The Benefits of Soil Carbon

The UN Environment Programme’s just released Year Book 2012 includes a report The Benefits of Soil Carbon which looks at the vital role played by soil carbon in regulating climate, water supplies and biodiversity, and maintaining the ecosystem services that we depend on. The report is 15 pages long and well presented for general reading. I thought it well worth drawing attention to. I’ll point to a few of the report’s highlights here, in particular those that relate to climate change.

First, it offers a reminder of how important a carbon storehouse the soil is.  The top metre of the world’s soils stores more than three times the amount of carbon held in the atmosphere (approximately 2200 billion tonnes of carbon, two-thirds of it in the form of organic matter). This sequestration gives soils an essential role in climate regulation. However, soils are vulnerable to carbon losses through degradation. They also release greenhouse gases to the atmosphere as a result of accelerated decomposition due to land use change or unsustainable land management practices.

This is not a theoretical problem. With frequent reference to scientific papers the report says that since the 19th century, around 60 per cent of the carbon in the world’s soils and vegetation has been lost owing to land use. In the past 25 years, one-quarter of the global land area has suffered a decline in productivity and in the ability to provide ecosystem services because of soil carbon losses. Soil erosion associated with conventional agricultural practices can occur at rates up to 100 times greater than the rate at which natural soil formation takes place. Peatland drainage worldwide is causing carbon-rich peat to disappear at a rate 20 times greater than the rate at which the peat accumulated.

Climate change itself is expected to have significant impacts on soil dynamics.
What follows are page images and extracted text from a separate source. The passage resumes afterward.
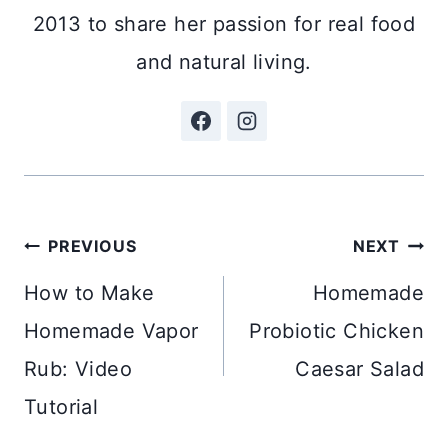
2013 to share her passion for real food
and natural living.
Post
PREVIOUS
NEXT
navigation
How to Make
Homemade
Homemade Vapor
Probiotic Chicken
Rub: Video
Caesar Salad
Tutorial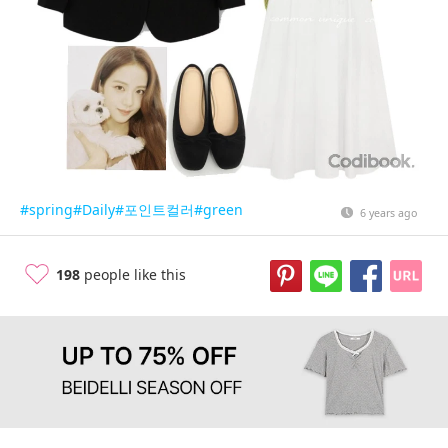
#spring
#Daily
#포인트컬러
#green
6 years ago
198
people like this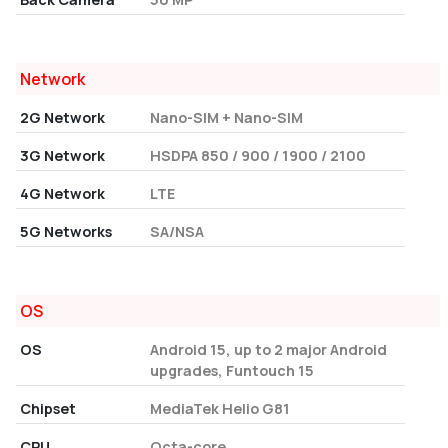
Network
2G Network
Nano-SIM + Nano-SIM
3G Network
HSDPA 850 / 900 / 1900 / 2100
4G Network
LTE
5G Networks
SA/NSA
OS
OS
Android 15, up to 2 major Android
upgrades, Funtouch 15
Chipset
MediaTek Helio G81
CPU
Octa-core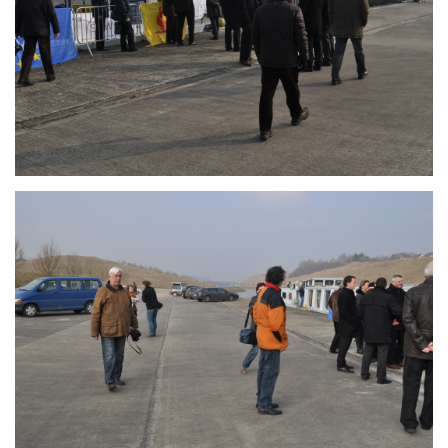
Branding
ARMCHAIR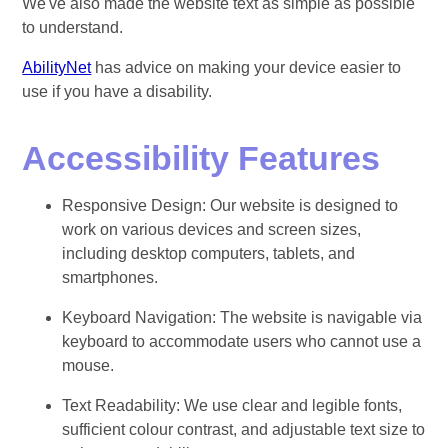
We've also made the website text as simple as possible
to understand.
AbilityNet
has advice on making your device easier to
use if you have a disability.
Accessibility Features
Responsive Design: Our website is designed to
work on various devices and screen sizes,
including desktop computers, tablets, and
smartphones.
Keyboard Navigation: The website is navigable via
keyboard to accommodate users who cannot use a
mouse.
Text Readability: We use clear and legible fonts,
sufficient colour contrast, and adjustable text size to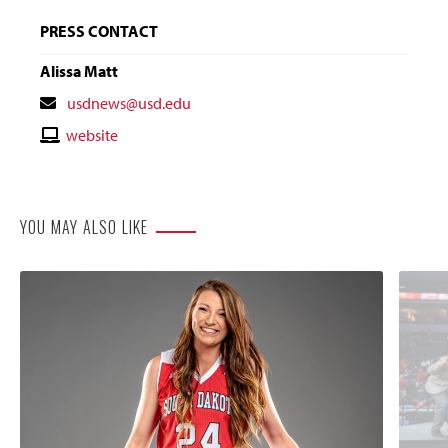
PRESS CONTACT
Alissa Matt
Contact
usdnews@usd.edu
Email
Contact
website
Website
YOU MAY ALSO LIKE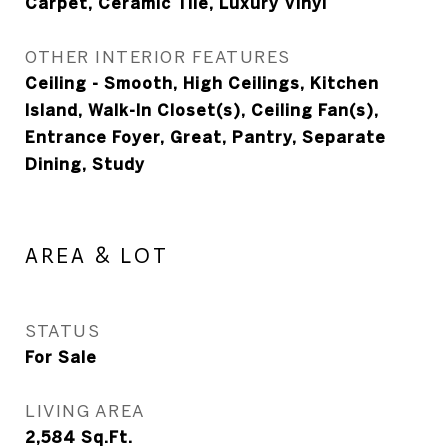
Carpet, Ceramic Tile, Luxury Vinyl
OTHER INTERIOR FEATURES
Ceiling - Smooth, High Ceilings, Kitchen
Island, Walk-In Closet(s), Ceiling Fan(s),
Entrance Foyer, Great, Pantry, Separate
Dining, Study
AREA & LOT
STATUS
For Sale
LIVING AREA
2,584
Sq.Ft.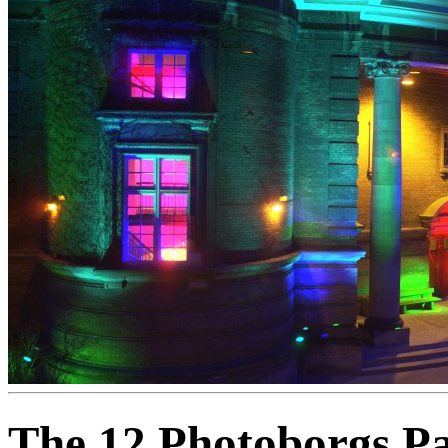
The 12 Photoborgs Par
Among them the report points to the concern of experts that if permafrost thaws, enormous amounts of carbon might be released into the air, greatly intensifying global warming. Although the magnitude of this effect remains highly uncertain, recent estimates of frozen soil carbon are huge. According to some scientists, some 18.8 million km2 of northern soils hold about 1700 billion tonnes of organic carbon.

In discussing the intensification of land use the report notes among other factors that modern industrialized crop production relying on monocultures of highly efficient cash crops generally results in a negative carbon budget, especially when crop residues are not returned to the soil.

The report touches on a number of practices which have a deleterious effect on the carbon content of soils, but its main thrust is towards strategies to maintain and increase carbon stocks in soils. It covers three major land use systems, grasslands, croplands and forests. The press release outlines some of the key findings:

The Year Book encourages the development of universally agreed and reproducible field and laboratory methods for measuring, reporting and verifying changes of soil carbon over time.

Carbon stocks can be enhanced by ensuring that carbon inputs to the soil are greater than carbon losses. For example:

  • Forests have considerable potential for reducing greenhouse gas emission to the atmosphere by storing large stocks of carbon both above and below ground.
  • Improvements of grasslands offer a global greenhouse gas mitigation potential of 810 Mt of CO2 up to 2030, almost all of which would be sequestered in the soil.
  • In croplands, integration of several crops in a field at the same time can increase organic material, soil biodiversity and soil health, as well as increase food production, particularly for subsistence farmers.
  • Paludiculture is an innovative alternative to conventional peatland agriculture. It involves biomass cultivation on wet and rewetted peatlands, which can contribute to climate change mitigation by reducing emissions through rewetting of drained peatland soils, and by replacing fossil resources with renewable biomass alternatives.

Across the globe, there are examples of how multiple benefits can be delivered through effective management of soil carbon:

In Kenya, the World Bank’s BioCarbon Fund is providing the Kenya Agricultural Carbon Project with US $350,000 to pay smallholder farmers to improve their agricultural practices, to increase both food security and soil carbon sequestration.

From Dakar to Djibouti, the Great Green Wall initiative is a massive afforestation project to create a 15 km wide strip of trees and other vegetation along a 7000 km transect to improve carbon sequestration, stabilize soils and conserve soil moisture amongst others.

In China, similar approaches are being monitored to assess whether land degradation in arid areas can be reversed.

In Brazil, changes in crop production practices have been found to have significant effects on soil carbon stocks. Conversion to no-till techniques in soybean, maize and related crop rotation systems resulted in a sequestration rate of 0.41 tonnes soil organic carbon per hectare per year.

In Argentina, significant increases in soil carbon stocks have also been achieved, where farmers changed to no-till systems, along with enhanced benefits in water retention, infiltration and erosion prevention.

There’s no startlingly new information in the report, but it’s a useful document which hopefully will play a part in informing those who work on government and global policy matters. While there’s more than the mitigation of climate change at stake in the maintenance of the world’s soils, it is obviously an issue of enormous importance for its potential to either moderate the level of atmospheric carbon or increase it. The most alarming possibility of thawing permafrost is perhaps bracketed in a special category of its own as a consequence of global warming. But there’s more than sufficient at stake in the ways we regularly manage our soils to warrant the close attention the report calls for.